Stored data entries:
* * * * *

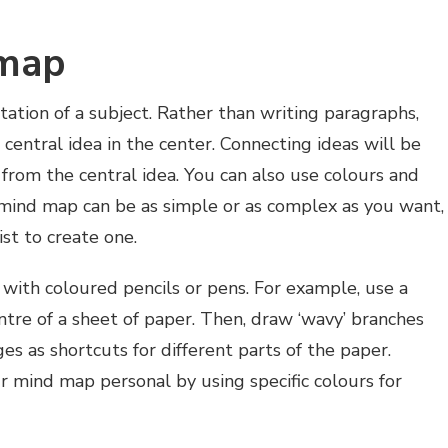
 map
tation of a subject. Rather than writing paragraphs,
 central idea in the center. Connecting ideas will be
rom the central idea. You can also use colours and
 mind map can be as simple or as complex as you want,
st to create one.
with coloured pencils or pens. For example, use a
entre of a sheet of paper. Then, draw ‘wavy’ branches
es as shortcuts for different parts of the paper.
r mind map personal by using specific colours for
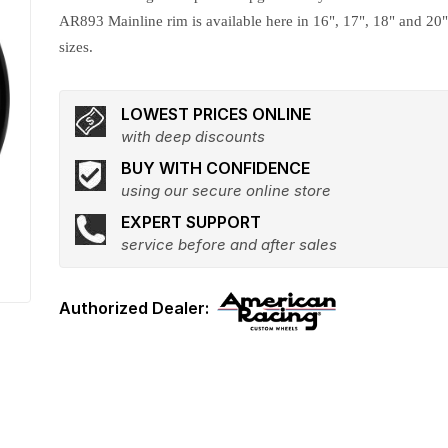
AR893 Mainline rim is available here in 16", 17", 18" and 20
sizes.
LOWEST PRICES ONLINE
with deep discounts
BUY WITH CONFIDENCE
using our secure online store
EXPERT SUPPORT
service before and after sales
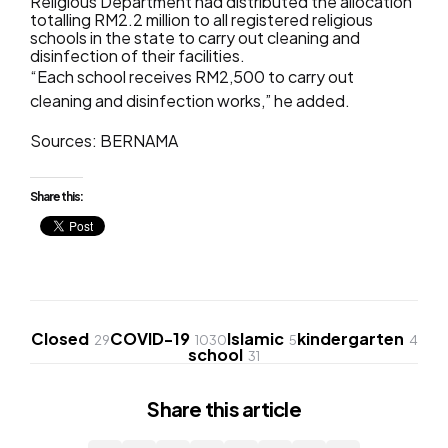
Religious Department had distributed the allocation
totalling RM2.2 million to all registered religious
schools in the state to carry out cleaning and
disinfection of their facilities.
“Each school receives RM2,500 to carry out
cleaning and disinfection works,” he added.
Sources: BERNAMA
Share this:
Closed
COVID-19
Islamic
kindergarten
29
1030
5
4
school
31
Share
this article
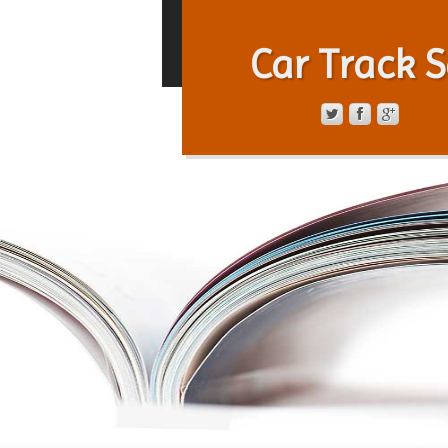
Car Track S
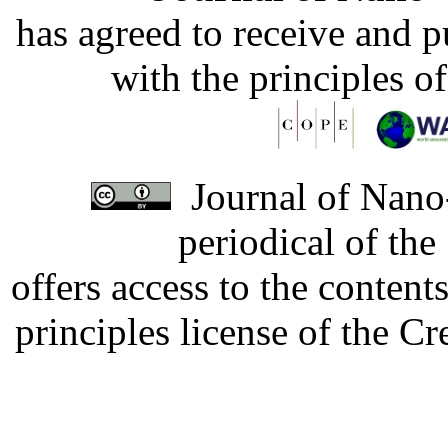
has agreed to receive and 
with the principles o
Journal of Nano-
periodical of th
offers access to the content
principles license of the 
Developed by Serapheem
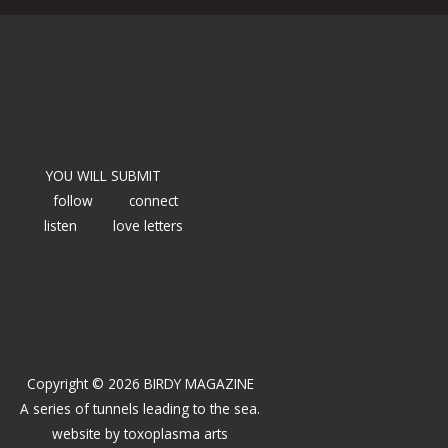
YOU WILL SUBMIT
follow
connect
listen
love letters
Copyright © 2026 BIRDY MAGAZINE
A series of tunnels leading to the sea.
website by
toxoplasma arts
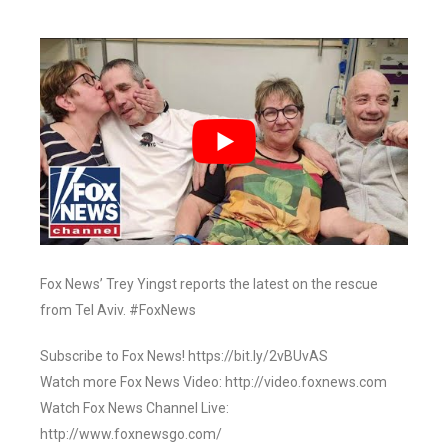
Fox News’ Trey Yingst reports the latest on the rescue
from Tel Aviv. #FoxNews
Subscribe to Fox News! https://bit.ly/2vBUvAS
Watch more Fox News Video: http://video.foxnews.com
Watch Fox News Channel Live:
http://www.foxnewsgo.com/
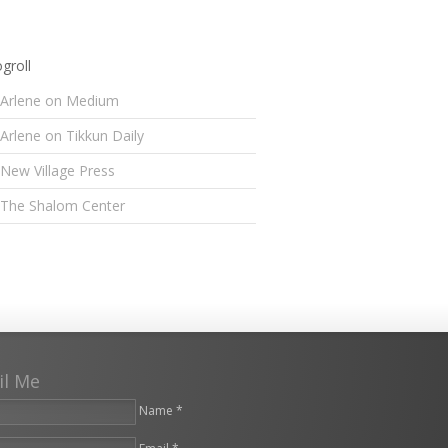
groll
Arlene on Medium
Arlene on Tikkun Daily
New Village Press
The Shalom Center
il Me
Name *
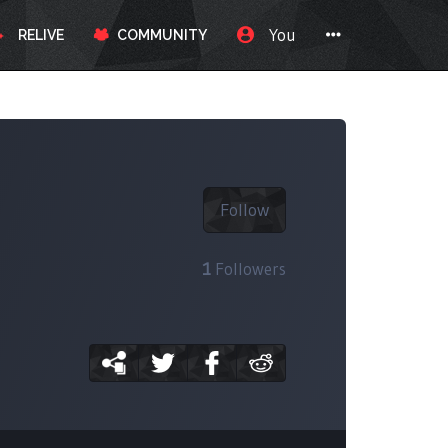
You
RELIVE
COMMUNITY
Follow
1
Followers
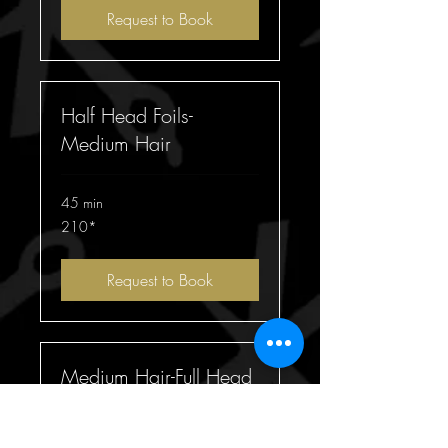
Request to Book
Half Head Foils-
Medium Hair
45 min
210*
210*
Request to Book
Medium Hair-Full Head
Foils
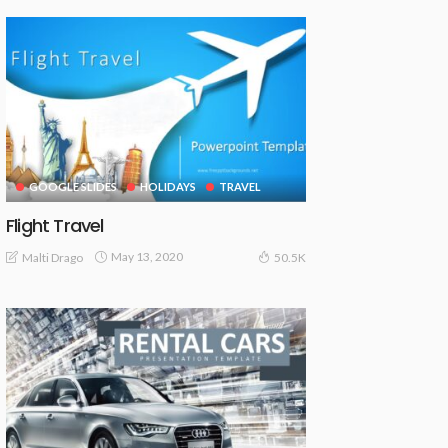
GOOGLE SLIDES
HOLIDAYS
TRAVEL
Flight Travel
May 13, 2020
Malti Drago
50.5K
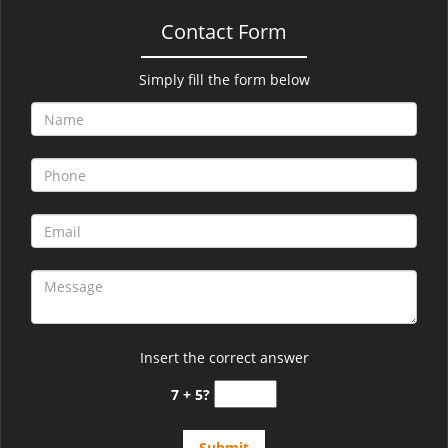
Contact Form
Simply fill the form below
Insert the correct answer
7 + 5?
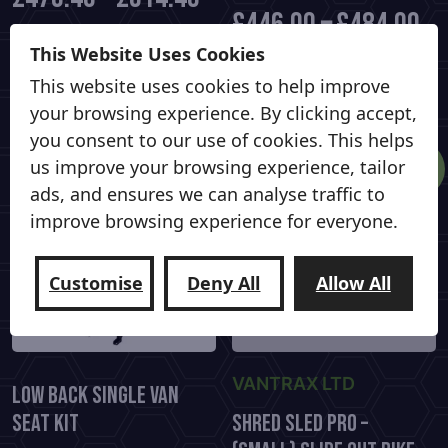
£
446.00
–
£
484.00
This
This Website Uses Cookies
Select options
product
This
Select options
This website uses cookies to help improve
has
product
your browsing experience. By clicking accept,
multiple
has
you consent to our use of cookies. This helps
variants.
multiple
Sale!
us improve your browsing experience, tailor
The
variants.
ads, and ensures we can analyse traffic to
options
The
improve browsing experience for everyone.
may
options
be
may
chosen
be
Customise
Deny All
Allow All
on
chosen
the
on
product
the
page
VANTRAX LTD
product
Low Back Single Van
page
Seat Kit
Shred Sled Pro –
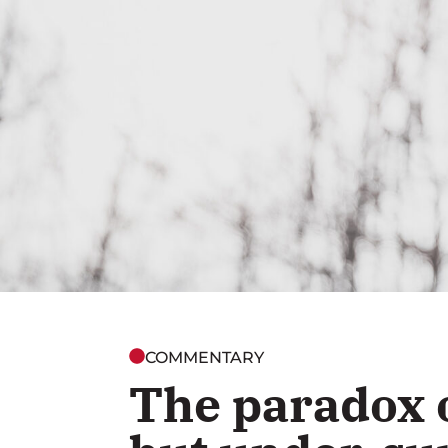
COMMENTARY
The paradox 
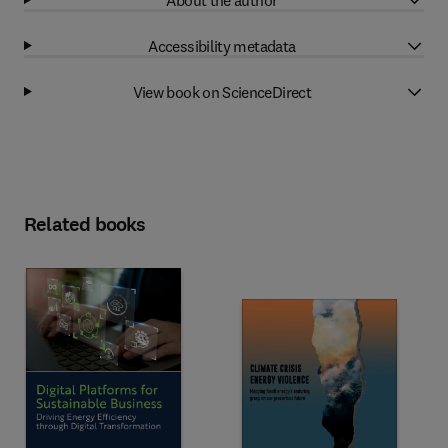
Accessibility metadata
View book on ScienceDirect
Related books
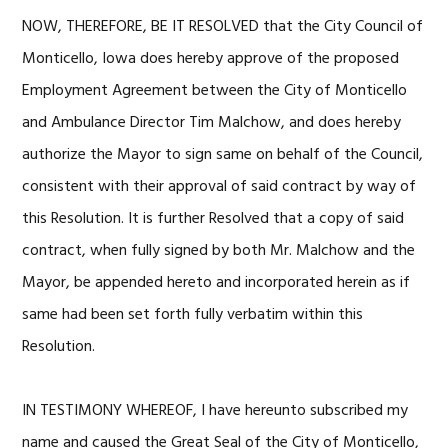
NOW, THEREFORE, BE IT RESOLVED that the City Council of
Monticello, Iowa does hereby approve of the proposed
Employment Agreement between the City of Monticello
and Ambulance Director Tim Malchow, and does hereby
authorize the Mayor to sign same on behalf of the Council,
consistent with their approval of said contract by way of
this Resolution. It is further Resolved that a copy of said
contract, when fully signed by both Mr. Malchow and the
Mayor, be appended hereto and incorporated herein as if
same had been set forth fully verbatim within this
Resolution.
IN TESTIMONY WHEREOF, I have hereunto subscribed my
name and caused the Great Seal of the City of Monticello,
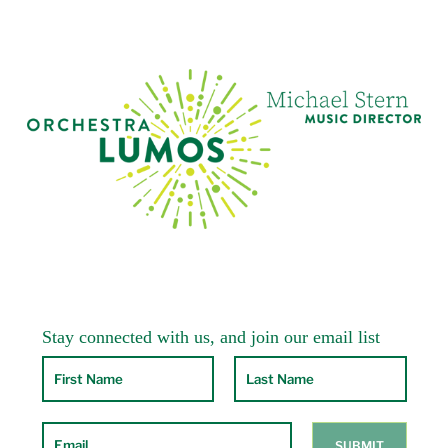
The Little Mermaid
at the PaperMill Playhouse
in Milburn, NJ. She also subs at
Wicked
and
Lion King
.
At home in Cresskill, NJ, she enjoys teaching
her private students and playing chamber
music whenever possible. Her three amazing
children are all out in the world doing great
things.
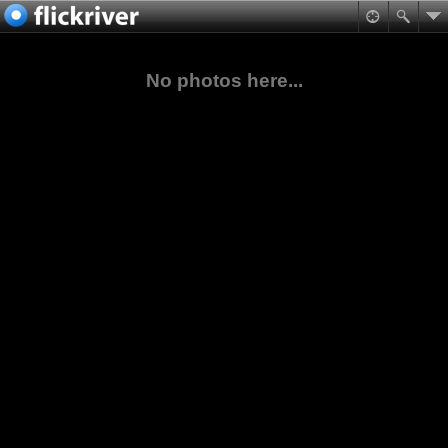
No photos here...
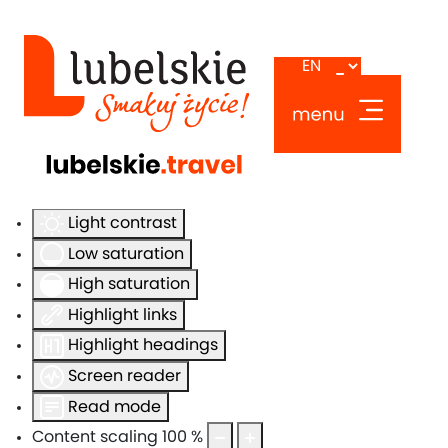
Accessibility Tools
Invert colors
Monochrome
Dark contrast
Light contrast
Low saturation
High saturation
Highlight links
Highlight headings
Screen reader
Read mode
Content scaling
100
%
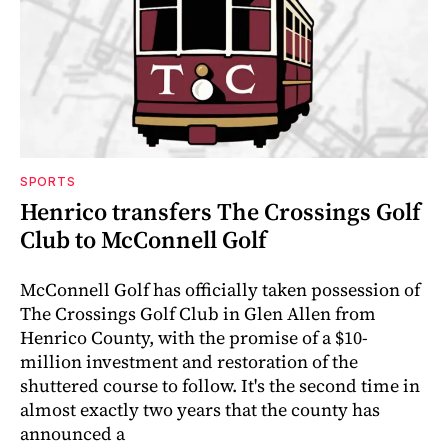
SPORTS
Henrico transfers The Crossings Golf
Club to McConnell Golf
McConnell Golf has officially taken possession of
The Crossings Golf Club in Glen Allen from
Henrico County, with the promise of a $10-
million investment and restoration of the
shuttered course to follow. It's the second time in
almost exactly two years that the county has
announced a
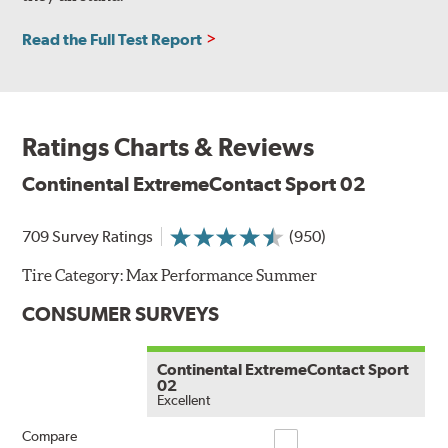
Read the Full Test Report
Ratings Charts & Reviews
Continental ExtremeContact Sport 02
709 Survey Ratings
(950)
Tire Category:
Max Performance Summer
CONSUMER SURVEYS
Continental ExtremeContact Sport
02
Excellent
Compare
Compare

* * * * *

__WHAT YOU ARE ASKED TO DO__:
The goal is an exact reprint of the entries, leaving out the pictures.

__REPLY TO THE TASK__:
 map
tation of a subject. Rather than writing paragraphs,
 central idea in the center. Connecting ideas will be
rom the central idea. You can also use colours and
 mind map can be as simple or as complex as you want,
st to create one.
with coloured pencils or pens. For example, use a
entre of a sheet of paper. Then, draw ‘wavy’ branches
es as shortcuts for different parts of the paper.
r mind map personal by using specific colours for
AR893 Mainline rim is available here in 16", 17", 18" and 20
sizes.
LOWEST PRICES ONLINE
with deep discounts
BUY WITH CONFIDENCE
using our secure online store
EXPERT SUPPORT
service before and after sales
Religious Department had distributed the allocation
totalling RM2.2 million to all registered religious
schools in the state to carry out cleaning and
disinfection of their facilities.
“Each school receives RM2,500 to carry out
cleaning and disinfection works,” he added.
Sources: BERNAMA
Share this:
Closed
COVID-19
Islamic
kindergarten
29
1030
5
4
school
31
Share
this article
Car Track S
has agreed to receive and 
with the principles o
Journal of Nano-
periodical of th
offers access to the content
principles license of the 
Developed by Serapheem
YOU WILL SUBMIT
follow
connect
listen
love letters
Copyright © 2026 BIRDY MAGAZINE
A series of tunnels leading to the sea.
website by
toxoplasma arts
Fox News’ Trey Yingst reports the latest on the rescue
from Tel Aviv. #FoxNews
Subscribe to Fox News! https://bit.ly/2vBUvAS
Watch more Fox News Video: http://video.foxnews.com
Watch Fox News Channel Live:
http://www.foxnewsgo.com/
groll
Arlene on Medium
Arlene on Tikkun Daily
New Village Press
The Shalom Center
il Me
Name *
You
RELIVE
COMMUNITY
Follow
1
Followers
Request to Book
Half Head Foils-
Medium Hair
45 min
210*
210*
Request to Book
Medium Hair-Full Head
Foils
GOOGLE SLIDES
HOLIDAYS
TRAVEL
Flight Travel
May 13, 2020
Malti Drago
50.5K
Contact Form
Simply fill the form below
Insert the correct answer
7 + 5?
£
446.00
–
£
484.00
This
This Website Uses Cookies
Select options
product
This
Select options
This website uses cookies to help improve
has
product
your browsing experience. By clicking accept,
multiple
has
you consent to our use of cookies. This helps
variants.
multiple
Sale!
us improve your browsing experience, tailor
The
variants.
ads, and ensures we can analyse traffic to
options
The
improve browsing experience for everyone.
may
options
be
may
chosen
be
Customise
Deny All
Allow All
on
chosen
the
on
product
the
page
VANTRAX LTD
product
Low Back Single Van
page
Seat Kit
Shred Sled Pro –
COMMENTARY
The paradox 
Accessibility metadata
View book on ScienceDirect
Related books
NOW, THEREFORE, BE IT RESOLVED that the City Council of
Monticello, Iowa does hereby approve of the proposed
Employment Agreement between the City of Monticello
and Ambulance Director Tim Malchow, and does hereby
authorize the Mayor to sign same on behalf of the Council,
consistent with their approval of said contract by way of
this Resolution. It is further Resolved that a copy of said
contract, when fully signed by both Mr. Malchow and the
Mayor, be appended hereto and incorporated herein as if
same had been set forth fully verbatim within this
Resolution.
IN TESTIMONY WHEREOF, I have hereunto subscribed my
name and caused the Great Seal of the City of Monticello,
The Little Mermaid
at the PaperMill Playhouse
in Milburn, NJ. She also subs at
Wicked
and
Lion King
.
At home in Cresskill, NJ, she enjoys teaching
her private students and playing chamber
music whenever possible. Her three amazing
children are all out in the world doing great
things.
No photos here...
Accessibility Tools
Invert colors
Monochrome
Dark contrast
Light contrast
Low saturation
High saturation
Highlight links
Highlight headings
Screen reader
Read mode
Content scaling
100
%
SPORTS
Henrico transfers The Crossings Golf
Club to McConnell Golf
McConnell Golf has officially taken possession of
The Crossings Golf Club in Glen Allen from
Henrico County, with the promise of a $10-
million investment and restoration of the
shuttered course to follow. It's the second time in
almost exactly two years that the county has
announced a
Read the Full Test Report
Ratings Charts & Reviews
Continental ExtremeContact Sport 02
709 Survey Ratings
(950)
Tire Category:
Max Performance Summer
CONSUMER SURVEYS
Continental ExtremeContact Sport
02
Excellent
Compare
Compare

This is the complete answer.